The Universal Periodic Review was established by the General Assembly of the UN in 2006 with the aim of reviewing the human rights situation of all of the 193 UN member states every four years. In the UPR process the UN Human Rights Council examines whether and to what extent member states have fulfilled the human rights obligations they had agreed to. The UN member states formulated 148 recommendations to Hungary during its UPR session on 11 May 2011. Out of the 148 recommendations the Hungarian government accepted 113 and rejected 6 recommendations at the session, indicating that it would need further time to deliberate on the remaining 29 recommendations. The government resolution about the remaining recommendations, dated 2 September 2011, declared that 6 of them would be unconditionally accepted, 3 conditionally accepted, and 20 rejected.

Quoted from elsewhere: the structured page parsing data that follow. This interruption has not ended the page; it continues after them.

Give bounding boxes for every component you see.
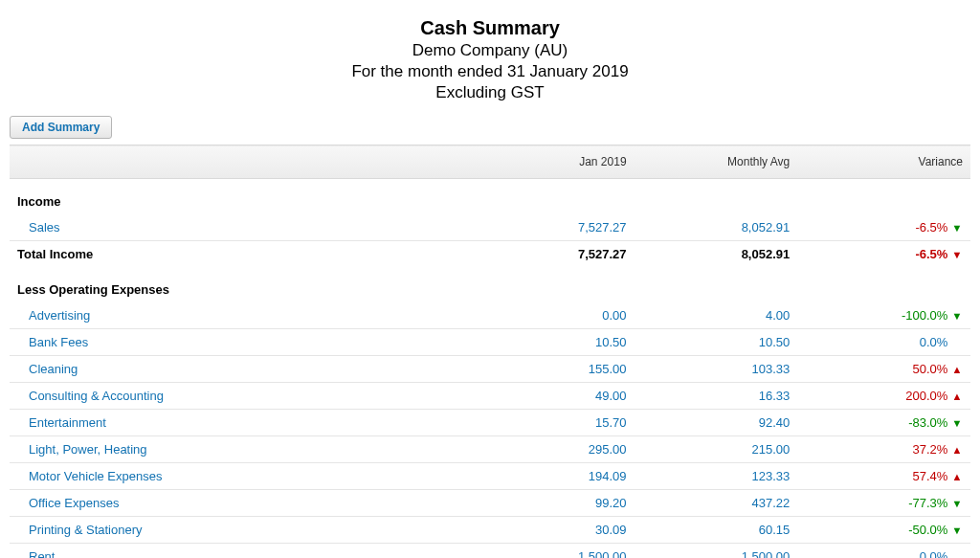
variance-value: -83.0% ▼ xyxy=(797,410,970,436)
table-row: Bank Fees10.5010.500.0% xyxy=(10,329,970,356)
variance-value: -6.5% ▼ xyxy=(797,214,970,241)
variance-value: -100.0% ▼ xyxy=(797,302,970,329)
triangle-up-icon: ▲ xyxy=(951,364,963,375)
account-link[interactable]: Advertising xyxy=(29,308,90,323)
gst-exclusion: Excluding GST xyxy=(0,83,980,102)
col-header-current: Jan 2019 xyxy=(471,145,635,179)
variance-value: 57.4% ▲ xyxy=(797,463,970,490)
company-name: Demo Company (AU) xyxy=(0,41,980,60)
variance-value: -77.3% ▼ xyxy=(797,490,970,517)
account-link[interactable]: Entertainment xyxy=(29,415,106,430)
table-row: Sales7,527.278,052.91-6.5% ▼ xyxy=(10,214,970,241)
triangle-up-icon: ▲ xyxy=(951,444,963,456)
avg-value: 8,052.91 xyxy=(635,214,798,241)
triangle-up-icon: ▲ xyxy=(951,391,963,402)
current-value: 194.09 xyxy=(471,463,635,490)
triangle-up-icon: ▲ xyxy=(951,471,963,482)
current-value: 49.00 xyxy=(471,383,635,410)
account-link[interactable]: Light, Power, Heating xyxy=(29,442,147,457)
total-label: Total Income xyxy=(10,241,471,268)
current-value: 99.20 xyxy=(471,490,635,517)
avg-value: 10.50 xyxy=(635,329,798,356)
variance-value: 50.0% ▲ xyxy=(797,356,970,383)
table-row: Light, Power, Heating295.00215.0037.2% ▲ xyxy=(10,436,970,463)
report-header: Cash Summary Demo Company (AU) For the m… xyxy=(0,0,980,114)
current-value: 30.09 xyxy=(471,517,635,544)
table-row: Entertainment15.7092.40-83.0% ▼ xyxy=(10,410,970,436)
avg-value: 123.33 xyxy=(635,463,798,490)
avg-value: 437.22 xyxy=(635,490,798,517)
col-header-variance: Variance xyxy=(797,145,970,179)
table-row: Printing & Stationery30.0960.15-50.0% ▼ xyxy=(10,517,970,544)
avg-value: 60.15 xyxy=(635,517,798,544)
add-summary-button[interactable]: Add Summary xyxy=(10,116,112,139)
avg-value: 1,500.00 xyxy=(635,544,798,559)
total-row: Total Income7,527.278,052.91-6.5% ▼ xyxy=(10,241,970,268)
triangle-down-icon: ▼ xyxy=(951,525,963,536)
variance-value: 0.0% xyxy=(797,329,970,356)
cash-summary-table: Jan 2019 Monthly Avg Variance IncomeSale… xyxy=(10,145,970,558)
triangle-down-icon: ▼ xyxy=(951,498,963,509)
triangle-down-icon: ▼ xyxy=(951,222,963,234)
current-value: 1,500.00 xyxy=(471,544,635,559)
avg-value: 103.33 xyxy=(635,356,798,383)
triangle-down-icon: ▼ xyxy=(951,249,963,260)
current-value: 295.00 xyxy=(471,436,635,463)
triangle-down-icon: ▼ xyxy=(951,417,963,429)
avg-value: 4.00 xyxy=(635,302,798,329)
current-value: 155.00 xyxy=(471,356,635,383)
variance-value: 200.0% ▲ xyxy=(797,383,970,410)
variance-value: 0.0% xyxy=(797,544,970,559)
account-link[interactable]: Consulting & Accounting xyxy=(29,389,164,403)
account-link[interactable]: Rent xyxy=(29,549,55,558)
section-title: Less Operating Expenses xyxy=(10,267,970,302)
table-row: Cleaning155.00103.3350.0% ▲ xyxy=(10,356,970,383)
col-header-avg: Monthly Avg xyxy=(635,145,798,179)
account-link[interactable]: Office Expenses xyxy=(29,496,119,510)
report-period: For the month ended 31 January 2019 xyxy=(0,62,980,81)
account-link[interactable]: Sales xyxy=(29,220,60,234)
account-link[interactable]: Cleaning xyxy=(29,362,78,376)
table-row: Motor Vehicle Expenses194.09123.3357.4% … xyxy=(10,463,970,490)
account-link[interactable]: Printing & Stationery xyxy=(29,523,143,537)
total-variance: -6.5% ▼ xyxy=(797,241,970,268)
current-value: 10.50 xyxy=(471,329,635,356)
variance-value: 37.2% ▲ xyxy=(797,436,970,463)
col-header-empty xyxy=(10,145,471,179)
table-row: Rent1,500.001,500.000.0% xyxy=(10,544,970,559)
total-current: 7,527.27 xyxy=(471,241,635,268)
account-link[interactable]: Motor Vehicle Expenses xyxy=(29,469,162,483)
table-row: Consulting & Accounting49.0016.33200.0% … xyxy=(10,383,970,410)
total-avg: 8,052.91 xyxy=(635,241,798,268)
current-value: 7,527.27 xyxy=(471,214,635,241)
current-value: 15.70 xyxy=(471,410,635,436)
current-value: 0.00 xyxy=(471,302,635,329)
avg-value: 16.33 xyxy=(635,383,798,410)
table-row: Office Expenses99.20437.22-77.3% ▼ xyxy=(10,490,970,517)
variance-value: -50.0% ▼ xyxy=(797,517,970,544)
account-link[interactable]: Bank Fees xyxy=(29,335,88,349)
section-title: Income xyxy=(10,179,970,215)
avg-value: 92.40 xyxy=(635,410,798,436)
report-title: Cash Summary xyxy=(0,17,980,39)
triangle-down-icon: ▼ xyxy=(951,310,963,322)
table-row: Advertising0.004.00-100.0% ▼ xyxy=(10,302,970,329)
avg-value: 215.00 xyxy=(635,436,798,463)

A meeting between NGOs and the government was organised on short notice by Zoltán Balog, State Secretary for Social Inclusion, and Gergely Prőhle, Deputy State Secretary at the Ministry of Foreign Affairs. The meeting took place a mere two days before Hungary's second UPR session in Geneva on 23 September 2011. NGOs present at the meeting raised objections about the government's lack of willingness to effectively and meaningfully involve civil society in its decision-making process about the UPR recommendations as only three working days were provided for NGOs to submit comments about the government's decision. This lack of willingness is particularly troublesome in light of some of the recommendations accepted by the government, which specifically require Hungary’s government to consult and include civil society in the UPR process. The representatives of the NGOs also raised concerns about some of the recommendations, which had been rejected by the government. Inter alia, NGOs stressed that they cannot see any acceptable reasons for the government's refusal to include the prohibition of the death penalty either in the Hungarian Constitution or in a law requiring a two-thirds majority. They also criticised the government’s failure to explicitly mention the prohibition of discrimination on the grounds of sexual orientation in the new Constitution. Additionally, NGOs questioned the reason for the government's unwillingness to develop special legislation to combat domestic violence and to conduct a review of the regulations about the administrative detention of asylum seekers, in relation to which the European Court of Human Rights (ECtHR) ruled against Hungary on 20 September 2011.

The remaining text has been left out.